16 Days of Activism is Ending, But Our Commitment to Education Isn’t

Young Arabic girls at school_featured image

We know that education can give women and girls access to tools and resources they need to achieve their fullest political, economic, and social potential. But out of the 600 million girls across the globe ages 10 to 19, approximately 62 million of them are not in school. And the outcome can be devastating. Without access to opportunities, young girls across the globe are regularly exposed to labor exploitation, trafficking, early marriage, violence and sexual abuses, and more.

Today is Human Rights Day, and the culmination of 16 Days of Activism Against Gender-Based Violence, an initiative that emphasizes the critical role that education plays in the prevention of violence against women and girls. While the past two weeks have been dedicated to raising awareness about the issue, our team here at FUTURES works 365 days a year to fight for women and girls’ access to education.

We believe it’s not only a basic human right; it’s the key to breaking the cycle of violence against women and girls throughout the world.
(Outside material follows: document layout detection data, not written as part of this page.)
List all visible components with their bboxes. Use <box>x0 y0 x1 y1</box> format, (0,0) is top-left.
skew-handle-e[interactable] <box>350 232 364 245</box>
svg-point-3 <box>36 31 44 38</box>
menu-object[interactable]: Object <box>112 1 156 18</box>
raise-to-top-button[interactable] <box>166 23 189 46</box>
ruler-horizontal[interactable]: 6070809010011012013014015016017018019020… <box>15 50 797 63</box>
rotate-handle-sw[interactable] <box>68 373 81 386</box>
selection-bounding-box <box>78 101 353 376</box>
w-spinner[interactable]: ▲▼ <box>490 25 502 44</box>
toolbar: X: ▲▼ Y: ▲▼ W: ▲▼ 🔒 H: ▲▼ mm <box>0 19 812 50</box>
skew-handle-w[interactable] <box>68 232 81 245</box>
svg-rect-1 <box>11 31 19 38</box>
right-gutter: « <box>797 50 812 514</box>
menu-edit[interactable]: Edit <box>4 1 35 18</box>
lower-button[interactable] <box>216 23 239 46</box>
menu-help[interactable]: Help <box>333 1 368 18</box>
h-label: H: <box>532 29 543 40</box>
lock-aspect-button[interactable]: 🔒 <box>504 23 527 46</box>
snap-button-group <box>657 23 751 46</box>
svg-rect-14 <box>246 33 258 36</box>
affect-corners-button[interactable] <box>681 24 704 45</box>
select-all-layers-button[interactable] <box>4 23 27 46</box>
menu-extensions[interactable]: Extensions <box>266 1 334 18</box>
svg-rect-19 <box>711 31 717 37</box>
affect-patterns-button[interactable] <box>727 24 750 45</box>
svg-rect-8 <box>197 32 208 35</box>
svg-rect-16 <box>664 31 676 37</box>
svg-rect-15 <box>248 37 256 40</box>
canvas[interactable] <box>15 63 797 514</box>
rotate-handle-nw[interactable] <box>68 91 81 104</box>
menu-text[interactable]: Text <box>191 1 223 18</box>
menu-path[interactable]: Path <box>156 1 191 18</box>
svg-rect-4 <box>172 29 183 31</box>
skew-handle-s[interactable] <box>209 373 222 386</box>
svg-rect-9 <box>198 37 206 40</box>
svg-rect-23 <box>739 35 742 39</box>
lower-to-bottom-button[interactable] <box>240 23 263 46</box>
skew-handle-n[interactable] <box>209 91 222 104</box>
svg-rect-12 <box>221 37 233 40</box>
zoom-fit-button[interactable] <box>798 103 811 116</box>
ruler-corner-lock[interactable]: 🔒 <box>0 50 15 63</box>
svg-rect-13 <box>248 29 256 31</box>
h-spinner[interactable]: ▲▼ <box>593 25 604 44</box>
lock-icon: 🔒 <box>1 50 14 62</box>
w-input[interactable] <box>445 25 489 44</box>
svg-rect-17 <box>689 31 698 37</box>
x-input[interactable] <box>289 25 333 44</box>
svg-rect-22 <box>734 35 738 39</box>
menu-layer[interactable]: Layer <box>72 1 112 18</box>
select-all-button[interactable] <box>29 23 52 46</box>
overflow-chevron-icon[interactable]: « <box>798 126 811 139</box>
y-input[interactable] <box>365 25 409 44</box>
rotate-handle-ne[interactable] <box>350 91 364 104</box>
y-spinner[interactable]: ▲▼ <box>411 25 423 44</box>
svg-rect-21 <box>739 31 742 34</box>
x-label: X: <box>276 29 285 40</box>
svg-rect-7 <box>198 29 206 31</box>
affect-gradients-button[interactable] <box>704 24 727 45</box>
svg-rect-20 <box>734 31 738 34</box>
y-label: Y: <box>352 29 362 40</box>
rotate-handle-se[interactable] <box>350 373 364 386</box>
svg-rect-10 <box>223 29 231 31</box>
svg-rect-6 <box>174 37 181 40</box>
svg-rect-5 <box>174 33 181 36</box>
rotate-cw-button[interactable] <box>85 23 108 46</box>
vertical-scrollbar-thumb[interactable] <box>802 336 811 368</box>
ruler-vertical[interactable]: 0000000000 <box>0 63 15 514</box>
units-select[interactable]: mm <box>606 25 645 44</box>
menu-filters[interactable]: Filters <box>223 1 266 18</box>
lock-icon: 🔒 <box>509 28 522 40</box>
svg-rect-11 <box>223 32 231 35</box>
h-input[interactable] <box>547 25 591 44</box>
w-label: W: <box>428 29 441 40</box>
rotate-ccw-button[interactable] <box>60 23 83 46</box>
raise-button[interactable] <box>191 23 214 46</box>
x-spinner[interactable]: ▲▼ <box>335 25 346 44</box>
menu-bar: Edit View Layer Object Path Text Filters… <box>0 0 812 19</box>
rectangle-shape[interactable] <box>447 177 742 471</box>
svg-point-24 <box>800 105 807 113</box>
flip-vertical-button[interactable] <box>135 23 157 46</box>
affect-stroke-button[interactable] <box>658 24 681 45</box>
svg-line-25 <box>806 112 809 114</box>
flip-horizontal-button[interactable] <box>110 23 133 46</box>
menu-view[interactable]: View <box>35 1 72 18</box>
Earlier this year, we hosted the Open Square Summit in Washington, D.C. to convene innovative policy makers, academics, leaders, and experts from across the globe to help prevent global gender-based violence and increase access to education for women and girls. Here’s a peek at a powerful poem that was read at the Open Square Summit by Zinhle Essamuah, a student at the George Washington University. Learn more about increasing girls’ access to education by watching more inspiring videos from the event.

We read about the atrocities every day—from the ruthless attack on Malala Yousafzai, a young student in Pakistan, to the kidnapping of 200 Nigerian schoolgirls. At times you may feel powerless to stop the violence, but you’re not.

There are many things you can do to take action.

Encourage your elected officials to support the International Violence Against Women Act and the Women, Peace, and Security Act to make the prevention of global gender-based violence a foreign policy priority in our country, and elevate women in peace keeping efforts across the globe.

Support our work to help prevent and end violence against women globally through our work on The Coalition for Adolescent Girls, dedicated to supporting, investing in, and improving the lives of adolescent girls, as well as Girls Not Brides, a civil society partnership of more than 500 organizations committed to ending child marriage and enabling girls to fulfill their potential. We know that child, early and forced marriage is a form of violence against girls that often interrupts and impedes girls from getting an education all together.

Stand with us, on Human Rights Day and beyond, as we seek to increase girls’ access to education, decrease gender-based violence, and remove obstacles and barriers to help women and girls reach their full potential.